(Extracted page text data)
________

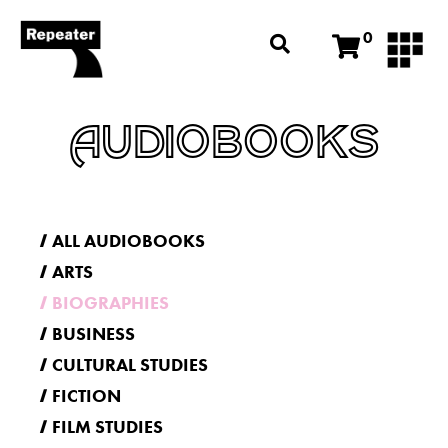
0
AUDIOBOOKS
ALL AUDIOBOOKS
ARTS
BIOGRAPHIES
BUSINESS
CULTURAL STUDIES
FICTION
FILM STUDIES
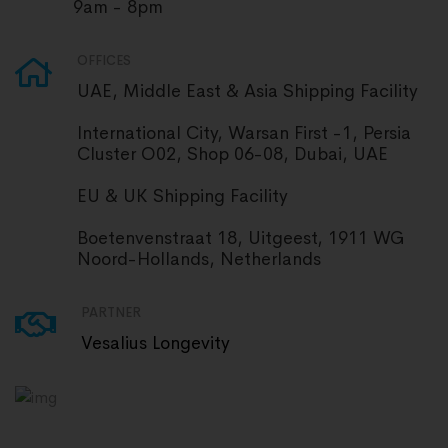
9am - 8pm
OFFICES
UAE, Middle East & Asia Shipping Facility
International City, Warsan First -1, Persia
Cluster O02, Shop 06-08, Dubai, UAE
EU & UK Shipping Facility
Boetenvenstraat 18, Uitgeest, 1911 WG
Noord-Hollands, Netherlands
PARTNER
Vesalius Longevity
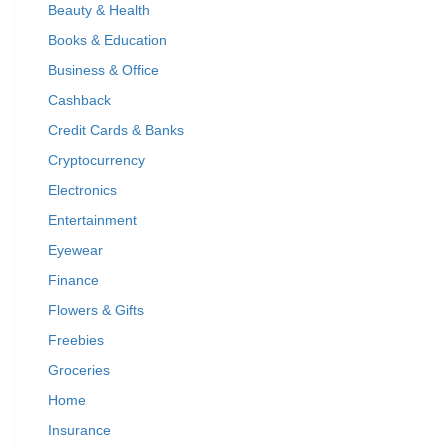
Beauty & Health
Books & Education
Business & Office
Cashback
Credit Cards & Banks
Cryptocurrency
Electronics
Entertainment
Eyewear
Finance
Flowers & Gifts
Freebies
Groceries
Home
Insurance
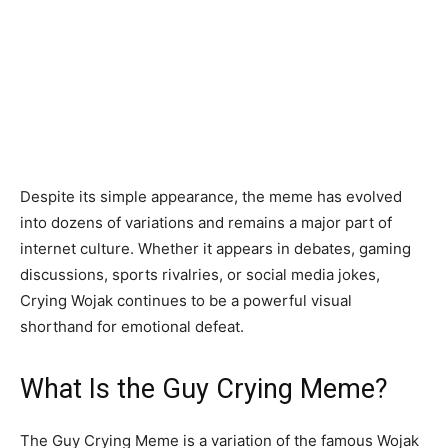
Despite its simple appearance, the meme has evolved
into dozens of variations and remains a major part of
internet culture. Whether it appears in debates, gaming
discussions, sports rivalries, or social media jokes,
Crying Wojak continues to be a powerful visual
shorthand for emotional defeat.
What Is the Guy Crying Meme?
The Guy Crying Meme is a variation of the famous Wojak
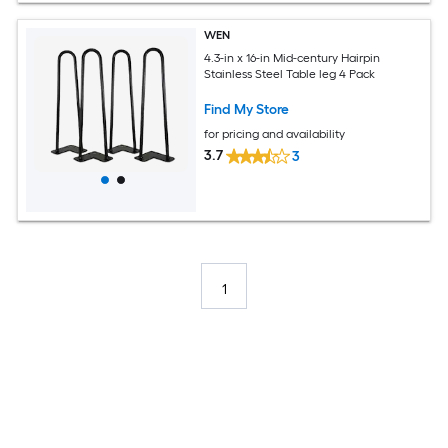
WEN
4.3-in x 16-in Mid-century Hairpin
Stainless Steel Table leg 4 Pack
Find My Store
for pricing and availability
3.7
3
1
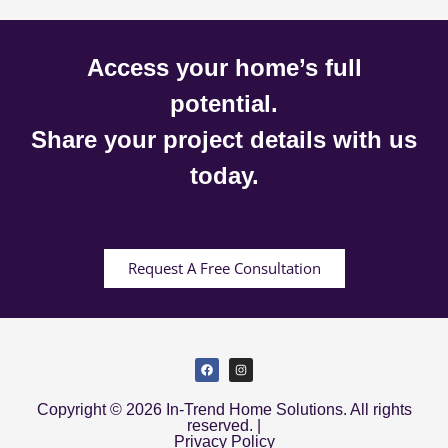
Access your home’s full
potential.
Share your project details with us
today.
Request A Free Consultation
Copyright © 2026 In-Trend Home Solutions. All rights
reserved. |
Privacy Policy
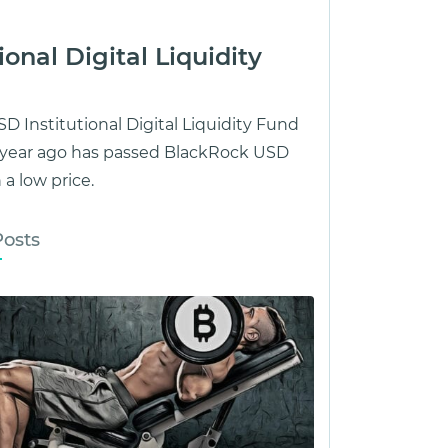
onal Digital Liquidity
D Institutional Digital Liquidity Fund
1 year ago has passed BlackRock USD
 a low price.
Posts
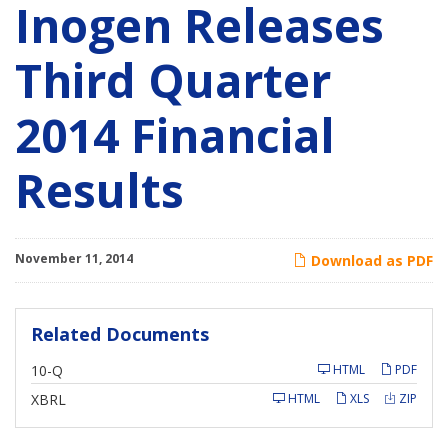
Inogen Releases
Third Quarter
2014 Financial
Results
November 11, 2014
Download as PDF
Related Documents
F
10-Q
HTML
PDF
i
l
XBRL
HTML
XLS
ZIP
i
n
g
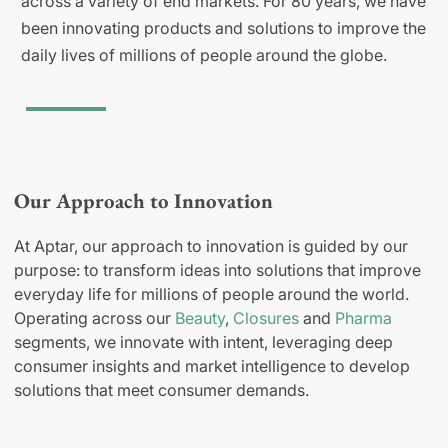
across a variety of end markets. For 80 years, we have
been innovating products and solutions to improve the
daily lives of millions of people around the globe.
Our Approach to Innovation
At Aptar, our approach to innovation is guided by our
purpose: to transform ideas into solutions that improve
everyday life for millions of people around the world.
Operating across our
Beauty
,
Closures
and
Pharma
segments, we innovate with intent, leveraging deep
consumer insights and market intelligence to develop
solutions that meet consumer demands.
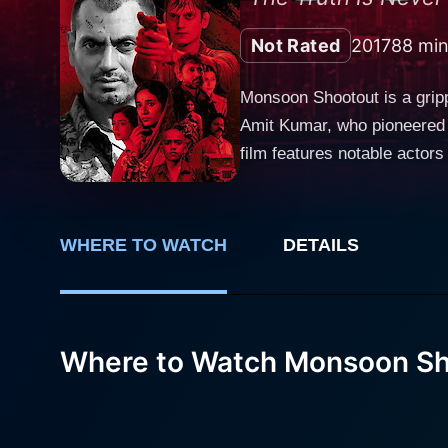
Not Rated
2017
88 min
Monsoon Shootout is a grip
Amit Kumar, who pioneered a 
film features notable actor
help bring the gritty world of this film to life. The narrative of Monsoon Shootout prim
brilliantly by Vijay Varma. 
who aims to serve justice w
WHERE TO WATCH
DETAILS
encounters a notorious hitm
the film - a monsoon-night encounter whe
utilizes a unique narrative 
linearly, the film presents 
Where to Watch Monsoon Sh
separately, each having prof
thus makes the audience act
bring about. Monsoon Shootout is aptly named, as the narrative perpetually oscillates between the chaotic Mumbai monsoon landscape and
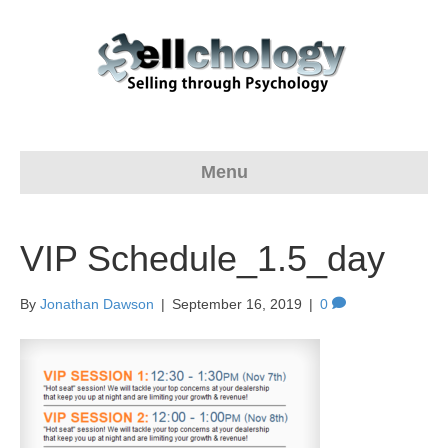
Menu
VIP Schedule_1.5_day
By
Jonathan Dawson
|
September 16, 2019
|
0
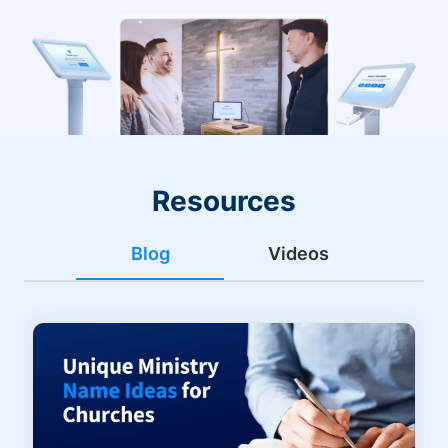
Resources
Blog
Videos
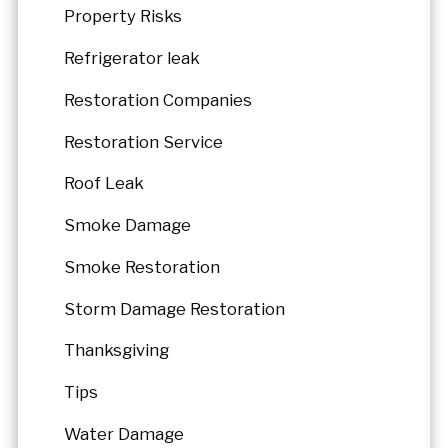
Property Risks
Refrigerator leak
Restoration Companies
Restoration Service
Roof Leak
Smoke Damage
Smoke Restoration
Storm Damage Restoration
Thanksgiving
Tips
Water Damage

________

Exercise:
Starting at the first line of the records above, set down each line exactly through the one that holds "Stainless Steel Table leg 4 Pack". Omit pictures.

Solution:
0
AUDIOBOOKS
ALL AUDIOBOOKS
ARTS
BIOGRAPHIES
BUSINESS
CULTURAL STUDIES
FICTION
FILM STUDIES
9am - 8pm
OFFICES
UAE, Middle East & Asia Shipping Facility
International City, Warsan First -1, Persia
Cluster O02, Shop 06-08, Dubai, UAE
EU & UK Shipping Facility
Boetenvenstraat 18, Uitgeest, 1911 WG
Noord-Hollands, Netherlands
PARTNER
Vesalius Longevity
Beauty & Health
Books & Education
Business & Office
Cashback
Credit Cards & Banks
Cryptocurrency
Electronics
Entertainment
Eyewear
Finance
Flowers & Gifts
Freebies
Groceries
Home
Insurance
Despite its simple appearance, the meme has evolved
into dozens of variations and remains a major part of
internet culture. Whether it appears in debates, gaming
discussions, sports rivalries, or social media jokes,
Crying Wojak continues to be a powerful visual
shorthand for emotional defeat.
What Is the Guy Crying Meme?
The Guy Crying Meme is a variation of the famous Wojak
WEN
4.3-in x 16-in Mid-century Hairpin
Stainless Steel Table leg 4 Pack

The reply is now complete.